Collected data
▬▬▬▬▬▬
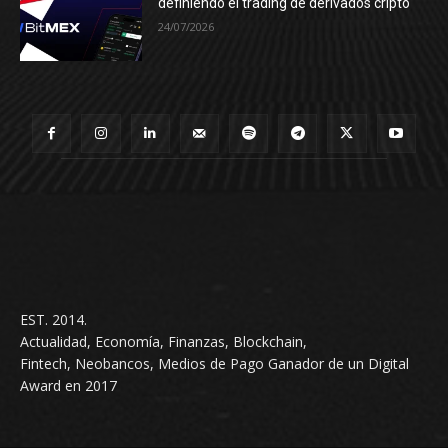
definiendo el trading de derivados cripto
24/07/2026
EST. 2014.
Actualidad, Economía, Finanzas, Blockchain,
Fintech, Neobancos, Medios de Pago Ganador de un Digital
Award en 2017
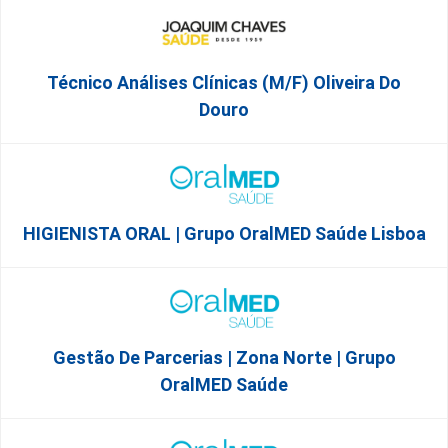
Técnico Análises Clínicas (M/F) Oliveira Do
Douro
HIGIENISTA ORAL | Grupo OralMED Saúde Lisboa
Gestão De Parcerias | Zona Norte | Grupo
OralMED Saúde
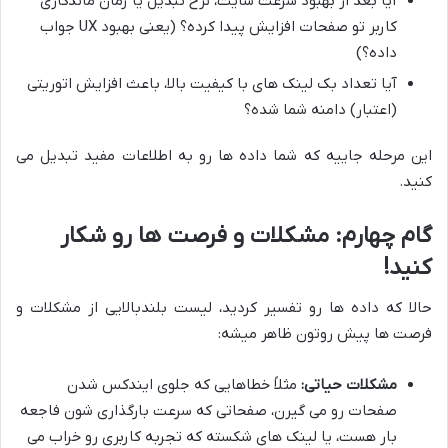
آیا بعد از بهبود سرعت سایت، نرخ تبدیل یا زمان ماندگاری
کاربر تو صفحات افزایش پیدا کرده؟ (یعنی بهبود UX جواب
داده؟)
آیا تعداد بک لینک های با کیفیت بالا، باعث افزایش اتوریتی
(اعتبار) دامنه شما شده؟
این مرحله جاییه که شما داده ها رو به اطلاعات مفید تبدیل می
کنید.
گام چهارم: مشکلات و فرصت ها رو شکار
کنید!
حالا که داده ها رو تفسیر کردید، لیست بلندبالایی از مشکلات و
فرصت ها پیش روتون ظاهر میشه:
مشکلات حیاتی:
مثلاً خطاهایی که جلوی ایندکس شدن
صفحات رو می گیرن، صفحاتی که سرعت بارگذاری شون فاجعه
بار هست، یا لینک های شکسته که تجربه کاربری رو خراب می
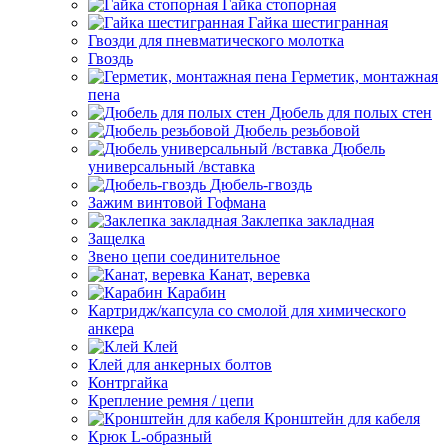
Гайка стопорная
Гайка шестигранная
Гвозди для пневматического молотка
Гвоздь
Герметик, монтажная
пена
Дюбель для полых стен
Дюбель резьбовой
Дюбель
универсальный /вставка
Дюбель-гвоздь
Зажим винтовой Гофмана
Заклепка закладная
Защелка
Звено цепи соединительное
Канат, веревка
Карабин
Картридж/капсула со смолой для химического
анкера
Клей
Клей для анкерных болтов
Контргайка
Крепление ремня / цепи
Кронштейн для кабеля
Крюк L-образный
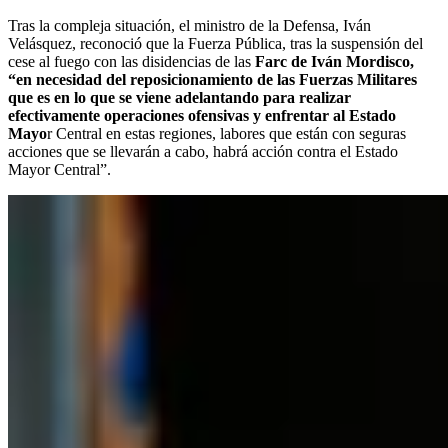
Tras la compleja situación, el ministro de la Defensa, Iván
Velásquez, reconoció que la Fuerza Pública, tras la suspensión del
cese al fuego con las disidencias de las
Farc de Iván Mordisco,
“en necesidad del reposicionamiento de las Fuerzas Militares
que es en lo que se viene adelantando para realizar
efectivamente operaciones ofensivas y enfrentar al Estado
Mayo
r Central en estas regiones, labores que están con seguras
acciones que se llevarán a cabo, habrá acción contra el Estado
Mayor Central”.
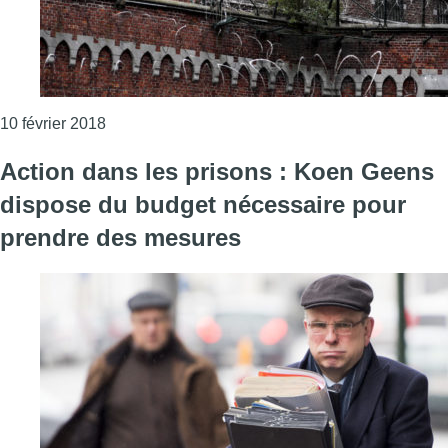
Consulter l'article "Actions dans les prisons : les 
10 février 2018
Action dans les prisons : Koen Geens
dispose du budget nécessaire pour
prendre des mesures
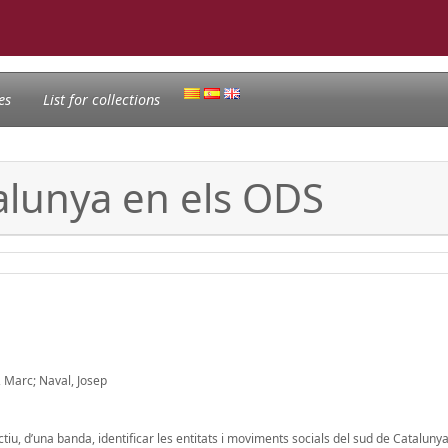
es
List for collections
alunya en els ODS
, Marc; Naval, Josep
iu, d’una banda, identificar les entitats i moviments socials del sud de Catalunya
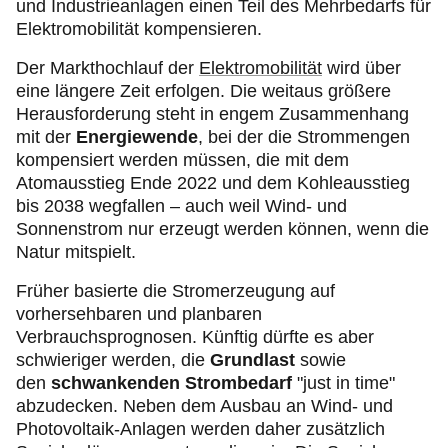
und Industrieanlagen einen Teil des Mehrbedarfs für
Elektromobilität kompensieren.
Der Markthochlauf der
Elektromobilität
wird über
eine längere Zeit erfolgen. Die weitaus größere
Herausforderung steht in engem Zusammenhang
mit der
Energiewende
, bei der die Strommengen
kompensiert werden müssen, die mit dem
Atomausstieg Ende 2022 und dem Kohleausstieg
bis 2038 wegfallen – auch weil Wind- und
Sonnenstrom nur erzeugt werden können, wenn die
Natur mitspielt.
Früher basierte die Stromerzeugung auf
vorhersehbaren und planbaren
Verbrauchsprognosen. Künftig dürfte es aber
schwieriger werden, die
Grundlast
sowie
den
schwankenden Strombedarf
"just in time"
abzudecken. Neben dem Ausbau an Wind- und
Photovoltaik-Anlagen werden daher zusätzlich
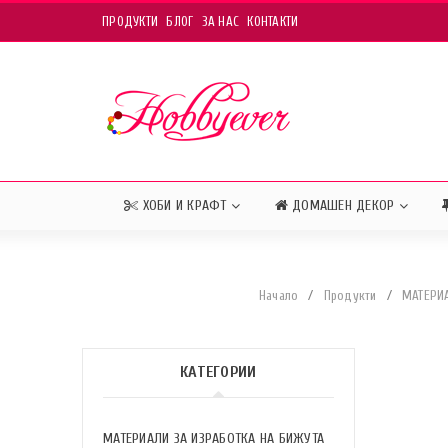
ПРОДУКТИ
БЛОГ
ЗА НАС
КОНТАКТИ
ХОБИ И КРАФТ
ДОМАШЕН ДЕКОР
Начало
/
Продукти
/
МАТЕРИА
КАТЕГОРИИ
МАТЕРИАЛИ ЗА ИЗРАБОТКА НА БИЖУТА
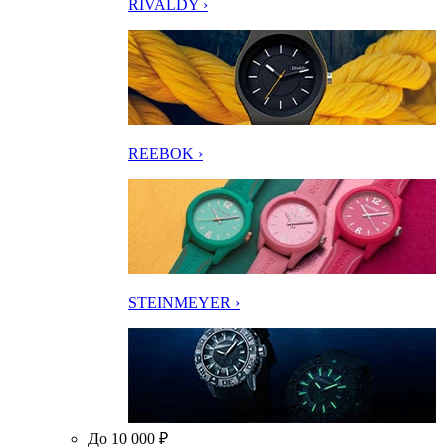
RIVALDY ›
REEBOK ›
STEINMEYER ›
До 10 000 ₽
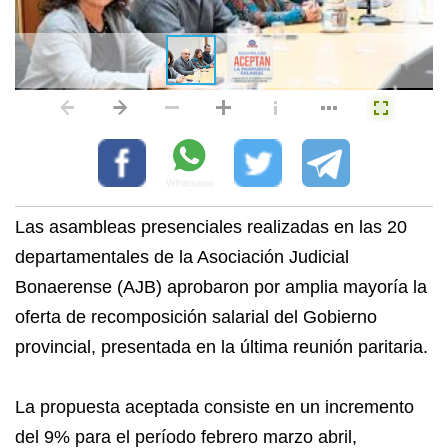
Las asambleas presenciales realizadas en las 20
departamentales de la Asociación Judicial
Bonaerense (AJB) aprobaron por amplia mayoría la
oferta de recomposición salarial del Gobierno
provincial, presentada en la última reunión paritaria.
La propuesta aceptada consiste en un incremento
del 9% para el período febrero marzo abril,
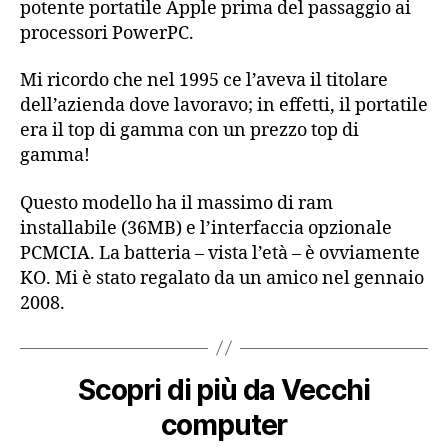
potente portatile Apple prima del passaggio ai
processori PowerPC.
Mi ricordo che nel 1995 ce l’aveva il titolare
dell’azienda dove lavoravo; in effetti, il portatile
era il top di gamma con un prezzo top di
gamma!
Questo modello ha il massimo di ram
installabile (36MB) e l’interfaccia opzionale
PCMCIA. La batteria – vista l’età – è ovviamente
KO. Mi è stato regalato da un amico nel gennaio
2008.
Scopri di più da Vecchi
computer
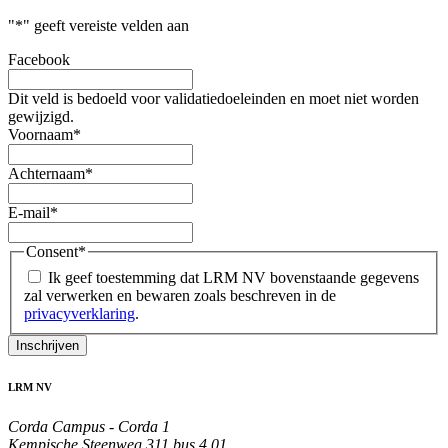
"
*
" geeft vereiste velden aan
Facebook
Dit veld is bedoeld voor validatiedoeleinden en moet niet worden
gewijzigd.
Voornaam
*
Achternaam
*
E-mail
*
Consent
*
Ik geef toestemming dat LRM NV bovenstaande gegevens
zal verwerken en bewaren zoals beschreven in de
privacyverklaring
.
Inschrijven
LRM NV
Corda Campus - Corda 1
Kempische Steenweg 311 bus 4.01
▬▬▬▬▬▬
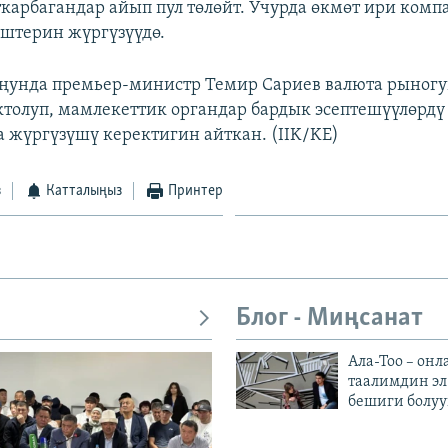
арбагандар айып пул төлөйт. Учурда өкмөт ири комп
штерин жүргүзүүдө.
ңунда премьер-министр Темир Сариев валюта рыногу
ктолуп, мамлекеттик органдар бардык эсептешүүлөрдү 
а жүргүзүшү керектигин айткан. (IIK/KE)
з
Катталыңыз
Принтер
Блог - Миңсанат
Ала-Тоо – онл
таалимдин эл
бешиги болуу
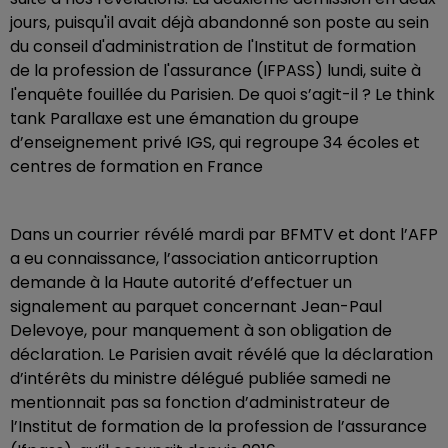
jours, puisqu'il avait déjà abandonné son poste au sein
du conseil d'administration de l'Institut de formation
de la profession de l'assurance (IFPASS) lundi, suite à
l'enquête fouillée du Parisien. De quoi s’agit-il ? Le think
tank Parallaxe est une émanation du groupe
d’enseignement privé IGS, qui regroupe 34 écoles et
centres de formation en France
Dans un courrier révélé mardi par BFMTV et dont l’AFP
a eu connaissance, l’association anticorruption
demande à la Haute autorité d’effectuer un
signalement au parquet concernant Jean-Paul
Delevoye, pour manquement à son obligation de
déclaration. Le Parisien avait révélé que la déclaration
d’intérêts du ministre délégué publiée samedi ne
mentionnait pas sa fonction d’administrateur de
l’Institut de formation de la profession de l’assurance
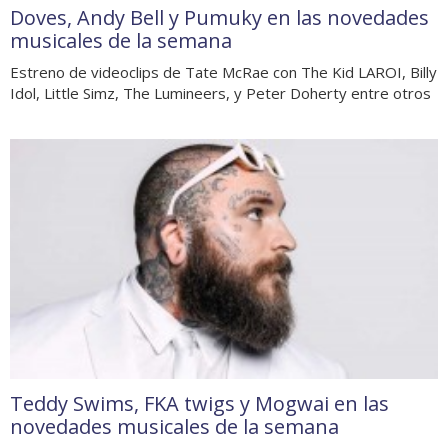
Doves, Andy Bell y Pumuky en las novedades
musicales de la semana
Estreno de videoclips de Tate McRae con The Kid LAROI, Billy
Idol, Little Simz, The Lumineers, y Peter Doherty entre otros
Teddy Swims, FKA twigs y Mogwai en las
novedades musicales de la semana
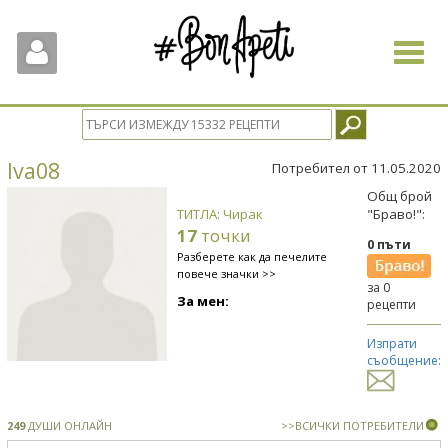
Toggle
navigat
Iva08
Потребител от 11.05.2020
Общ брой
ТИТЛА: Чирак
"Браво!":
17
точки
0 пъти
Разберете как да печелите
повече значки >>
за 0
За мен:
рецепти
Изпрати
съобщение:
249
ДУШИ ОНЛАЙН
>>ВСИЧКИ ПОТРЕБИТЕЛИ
▬▬▬▬▬▬
Lines above that have "werden": copy each of them.

kompensiert werden müssen, die mit dem
Sonnenstrom nur erzeugt werden können, wenn die
schwieriger werden, die
Photovoltaik-Anlagen werden daher zusätzlich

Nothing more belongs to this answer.